Problems that involve permutations commonly involve recursivity as well. Basically, recursivity is defined as a process where some initial state is given and each successive state is defined in terms of the preceding state.

In our case, the state can be materialized by the letters of the given string. The initial state contains the initial string and each successive state can be computed by the following formula—each letter of the string will become the first letter of the string (swap positions) and then permute all of the remaining letters using a recursive call. While non-recursive or other recursive solutions exist, this is a classical solution to this problem.

Representing this solution for a string, ABC, can be done like so (notice how permutations are done):

Coding this algorithm will result in something like the following:

public static void permuteAndPrint(String str) {

  permuteAndPrint("", str);
}

private static void permuteAndPrint(String prefix, String str) {

  int n = str.length();

  if (n == 0) {
    System.out.print(prefix + " ");
  } else {
    for (int i = 0; i < n; i++) {
      permuteAndPrint(prefix + str.charAt(i),
        str.substring(i + 1, n) + str.substring(0, i));
    }
  }
}

Initially, the prefix should be an empty string, "". At each iteration, the prefix will concatenate (fix) the next letter from the string. The remaining letters are passed through the method again.

Let's suppose that this method lives in a utility class named Strings. You can call it like so:

Strings.permuteAndStore("ABC");

This will produce the following output:

ABC ACB BCA BAC CAB CBA

Notice that this solution prints the result on the screen. Storing the result implies adding Set to the implementation. It is preferable to use Set since it eliminates duplicates:

public static Set<String> permuteAndStore(String str) {

  return permuteAndStore("", str);
}

private static Set<String> 
    permuteAndStore(String prefix, String str) {

  Set<String> permutations = new HashSet<>();
  int n = str.length();

  if (n == 0) {
    permutations.add(prefix);
  } else {
    for (int i = 0; i < n; i++) {
      permutations.addAll(permuteAndStore(prefix + str.charAt(i),
        str.substring(i + 1, n) + str.substring(0, i)));
    }
  }

  return permutations;
}

For example, if the passed string is TEST, then Set will cause the following output (these are all unique permutations):

ETST SETT TEST TTSE STTE STET TETS TSTE TSET TTES ESTT ETTS

Using List instead of Set will result in the following output (notice the duplicates):

TEST TETS TSTE TSET TTES TTSE ESTT ESTT ETTS ETST ETST ETTS STTE STET STET STTE SETT SETT TTES TTSE TEST TETS TSTE TSET

There are 24 permutations. It is easy to determine the number of resulted permutations by computing the n factorial (n!). For n=4 (length of the string), 4! = 1 x 2 x 3 x 4 = 24. When expressed in recursive style, this is n! = n x (n-1)!.

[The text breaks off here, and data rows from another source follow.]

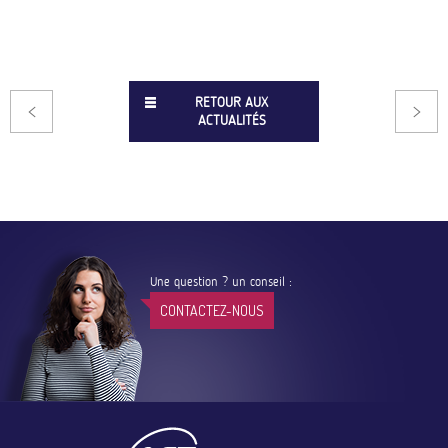
RETOUR AUX
ACTUALITÉS
Une question ? un conseil :
CONTACTEZ-NOUS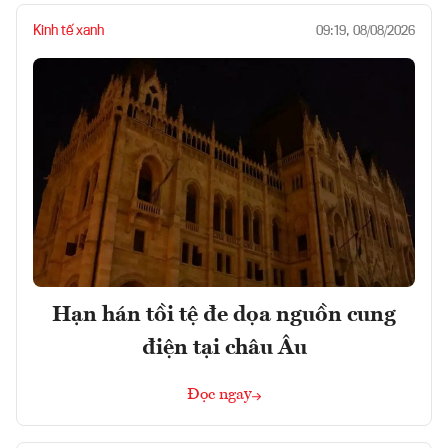
Kinh tế xanh
09:19, 08/08/2026
Hạn hán tồi tệ đe dọa nguồn cung
điện tại châu Âu
Đọc ngay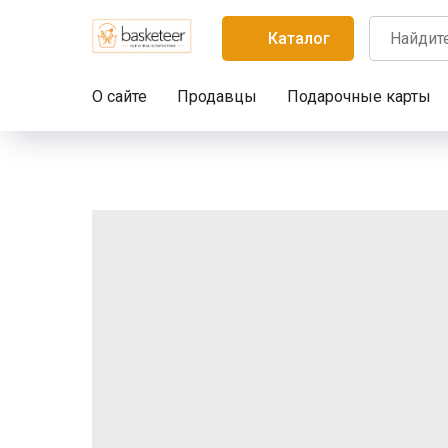
Каталог
О сайте
Продавцы
Подарочные карты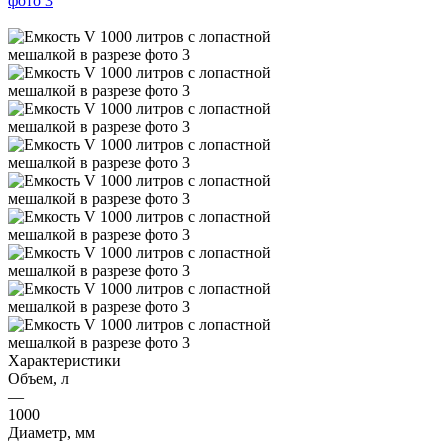
Характеристики
Объем, л
—
1000
Диаметр, мм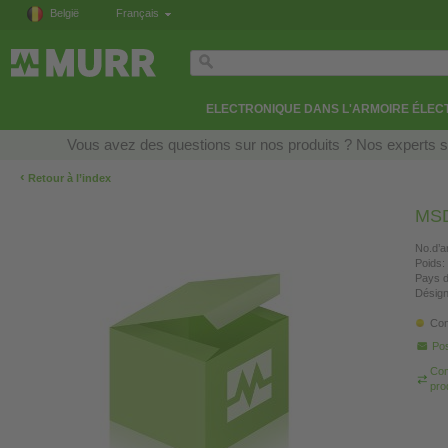
België
Français
ELECTRONIQUE DANS L'ARMOIRE ÉLEC
Vous avez des questions sur nos produits ? Nos experts so
‹
Retour à l’index
MSD
No.d’ar
Poids:
Pays d
Désign
Con
Pos
Com
pro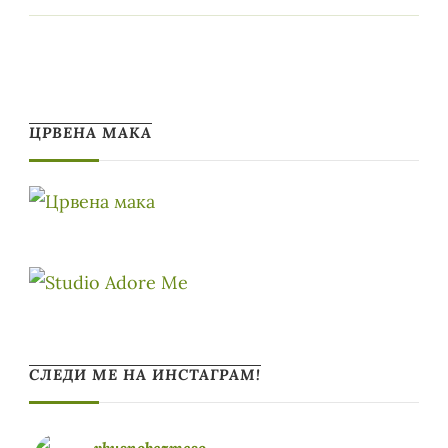
ЦРВЕНА МАКА
СЛЕДИ МЕ НА ИНСТАГРАМ!
vkusnobezmeso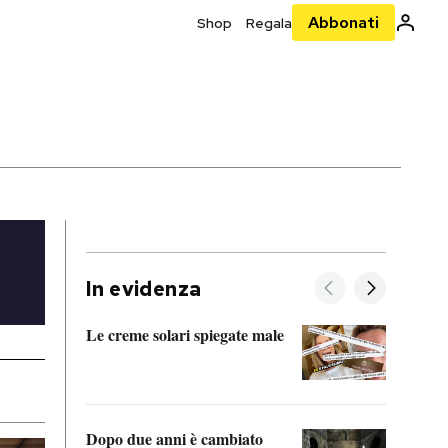
Abbonati
Shop
Regala
In evidenza
Le creme solari spiegate male
FitAc
guerr
Dopo due anni è cambiato
A cos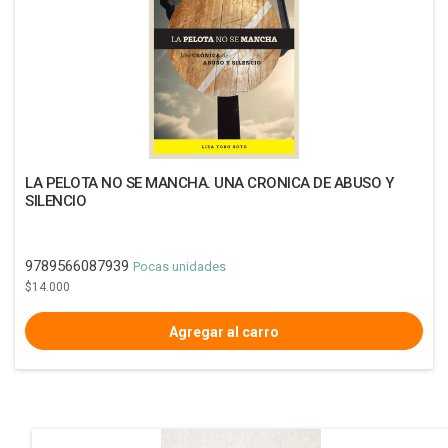
LA PELOTA NO SE MANCHA. UNA CRONICA DE ABUSO Y
SILENCIO
9789566087939
Pocas unidades
$14.000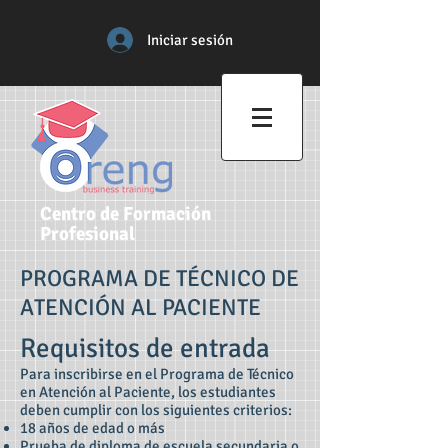
Iniciar sesión
Centro de Formación
Profesional
PROGRAMA DE TÉCNICO DE
ATENCIÓN AL PACIENTE
Requisitos de entrada
Para inscribirse en el Programa de Técnico
en Atención al Paciente, los estudiantes
deben cumplir con los siguientes criterios:
18 años de edad o más
Prueba de diploma de escuela secundaria o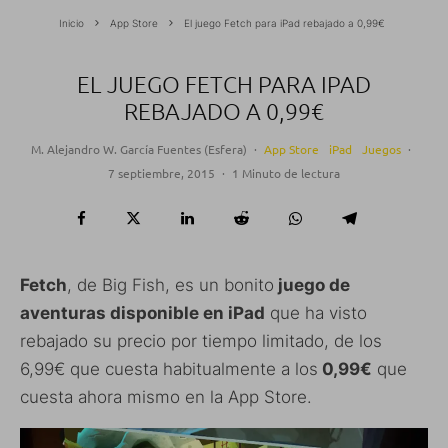
Inicio
App Store
El juego Fetch para iPad rebajado a 0,99€
EL JUEGO FETCH PARA IPAD
REBAJADO A 0,99€
M. Alejandro W. García Fuentes (Esfera)
·
App Store
iPad
Juegos
·
7 septiembre, 2015
·
1 Minuto de lectura
Fetch
, de Big Fish, es un bonito
juego de
aventuras disponible en iPad
que ha visto
rebajado su precio por tiempo limitado, de los
6,99€ que cuesta habitualmente a los
0,99€
que
cuesta ahora mismo en la App Store.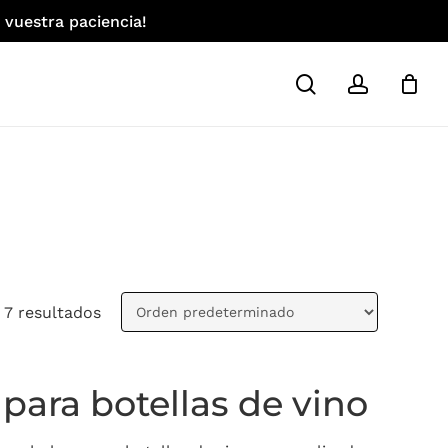
 vuestra paciencia!
search
account
 7 resultados
 para botellas de vino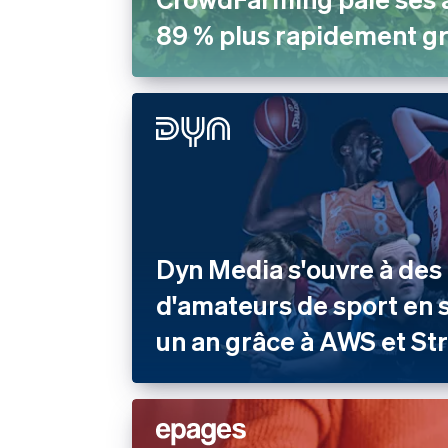
89 % plus rapidement gr
Dyn Media s'ouvre à des 
d'amateurs de sport en
un an grâce à AWS et St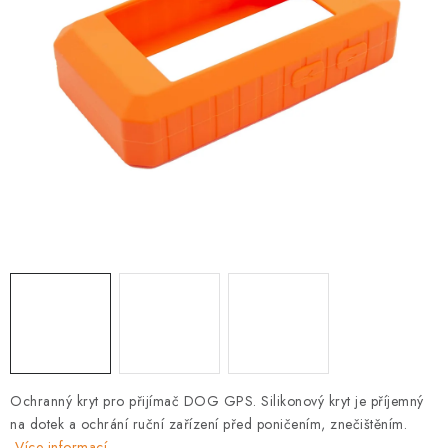
PRODEJNA
BLOG
SLUŽBY
VÝMĚNA, VRÁCENÍ A REKLAMACE
O nás
Kontakty
Doprava a platba
Výměna, vrácení a reklamace
Obchodní podmínky
Podmínky ochrany osobních údajů
Zásady použivání souboru cookies
Hodnocení obchodu
FAQ
Ochranný kryt pro přijímač DOG GPS. Silikonový kryt je příjemný
na dotek a ochrání ruční zařízení před poničením, znečištěním.
Více informací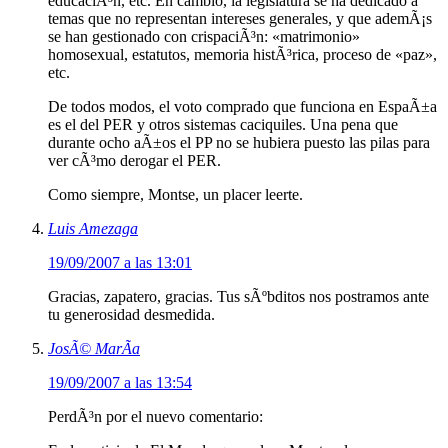
educaciÃ³n, etc. En cambio, la legislatura se ha dedicado a
temas que no representan intereses generales, y que ademÃ¡s
se han gestionado con crispaciÃ³n: «matrimonio»
homosexual, estatutos, memoria histÃ³rica, proceso de «paz»,
etc.
De todos modos, el voto comprado que funciona en EspaÃ±a
es el del PER y otros sistemas caciquiles. Una pena que
durante ocho aÃ±os el PP no se hubiera puesto las pilas para
ver cÃ³mo derogar el PER.
Como siempre, Montse, un placer leerte.
Luis Amezaga
19/09/2007 a las 13:01
Gracias, zapatero, gracias. Tus sÃºbditos nos postramos ante
tu generosidad desmedida.
JosÃ© MarÃ­a
19/09/2007 a las 13:54
PerdÃ³n por el nuevo comentario: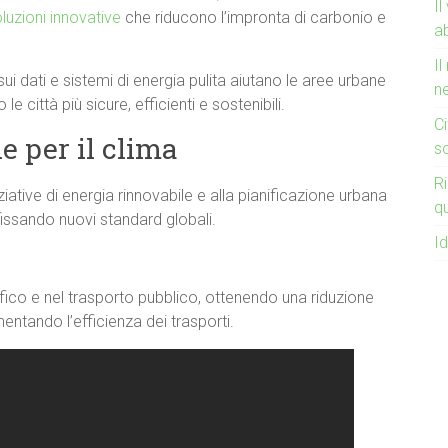
Il
luzioni innovative
che riducono l’impronta di carbonio e
a
Il
 sui dati e sistemi di energia pulita aiutano le aree urbane
ne
e città più sicure, efficienti e sostenibili.
Ci
e per il clima
so
Ri
iziative di energia rinnovabile e alla pianificazione urbana
q
fissando nuovi standard globali.
Id
raffico e nel trasporto pubblico, ottenendo una riduzione
mentando l’efficienza dei trasporti.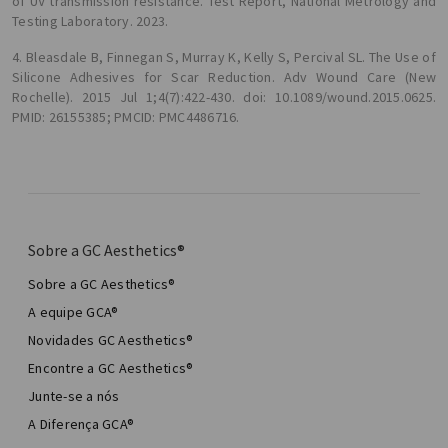
of UV transmission resistance. Test Report, National Metrology and
Testing Laboratory. 2023.
4. Bleasdale B, Finnegan S, Murray K, Kelly S, Percival SL. The Use of
Silicone Adhesives for Scar Reduction. Adv Wound Care (New
Rochelle). 2015 Jul 1;4(7):422-430. doi: 10.1089/wound.2015.0625.
PMID: 26155385; PMCID: PMC4486716.
Sobre a GC Aesthetics®
Sobre a GC Aesthetics®
A equipe GCA®
Novidades GC Aesthetics®
Encontre a GC Aesthetics®
Junte-se a nós
A Diferença GCA®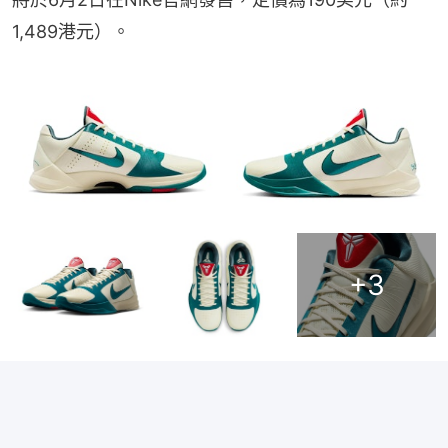
1,489港元）。
+
3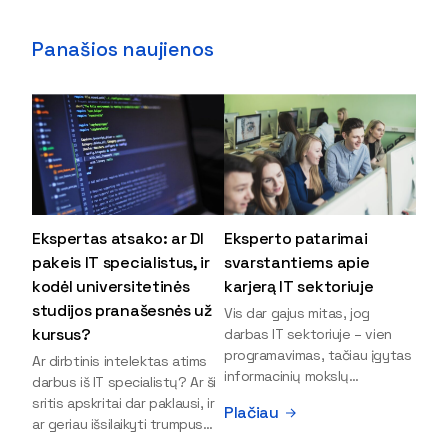
Panašios naujienos
Ekspertas atsako: ar DI
Eksperto patarimai
pakeis IT specialistus, ir
svarstantiems apie
kodėl universitetinės
karjerą IT sektoriuje
studijos pranašesnės už
Vis dar gajus mitas, jog
kursus?
darbas IT sektoriuje – vien
programavimas, tačiau įgytas
Ar dirbtinis intelektas atims
informacinių mokslų
darbus iš IT specialistų? Ar ši
išsilavinimas gali atverti kur
sritis apskritai dar paklausi, ir
Plačiau
kas daugiau durų ir net
ar geriau išsilaikyti trumpus
užauginti iki vadovų. Sparčiai
kursus, ar vis tik stoti į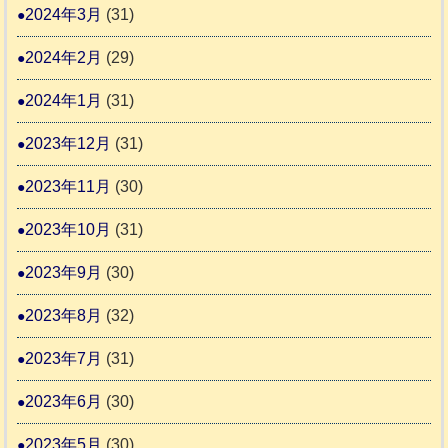
2024年3月
(31)
2024年2月
(29)
2024年1月
(31)
2023年12月
(31)
2023年11月
(30)
2023年10月
(31)
2023年9月
(30)
2023年8月
(32)
2023年7月
(31)
2023年6月
(30)
2023年5月
(30)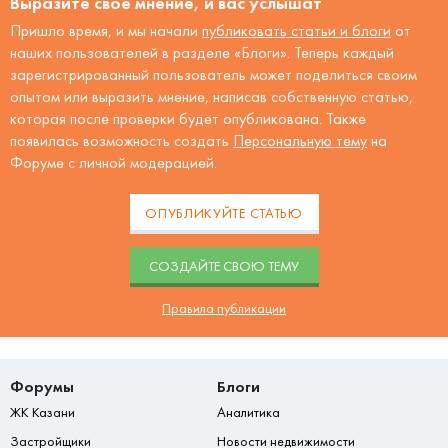
Выразите своё мнение, и вас услышат
Пришло время, и мы начали
публиковать статьи и блоги
от
наших пользователей в разделе «Блоги». Теперь каждый
зарегистрированный пользователь может поделиться своим
опытом или выразить мнение, написав собственную статью,
которая после проверки будет опубликована. Также
появилась возможность создать
Персональную тему
на
Форуме с личной модерацией.
ОПУБЛИКУЙТЕ СТАТЬЮ
CОЗДАЙТЕ СВОЮ ТЕМУ
Правила публикации
Форумы
Блоги
ЖК Казани
Аналитика
Застройщики
Новости недвижимости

Trying to implement this solution in Java 8 functional style will result in something like the following:

private static void permuteAndPrintStream(String prefix, String str) {

  int n = str.length();

  if (n == 0) {
    System.out.print(prefix + " ");
  } else {
    IntStream.range(0, n)
      .parallel()
      .forEach(i -> permuteAndPrintStream(prefix + str.charAt(i),
        str.substring(i + 1, n) + str.substring(0, i)));
  }
}

As a bonus, a solution that returns Stream<String> is available in the code bundled with this book.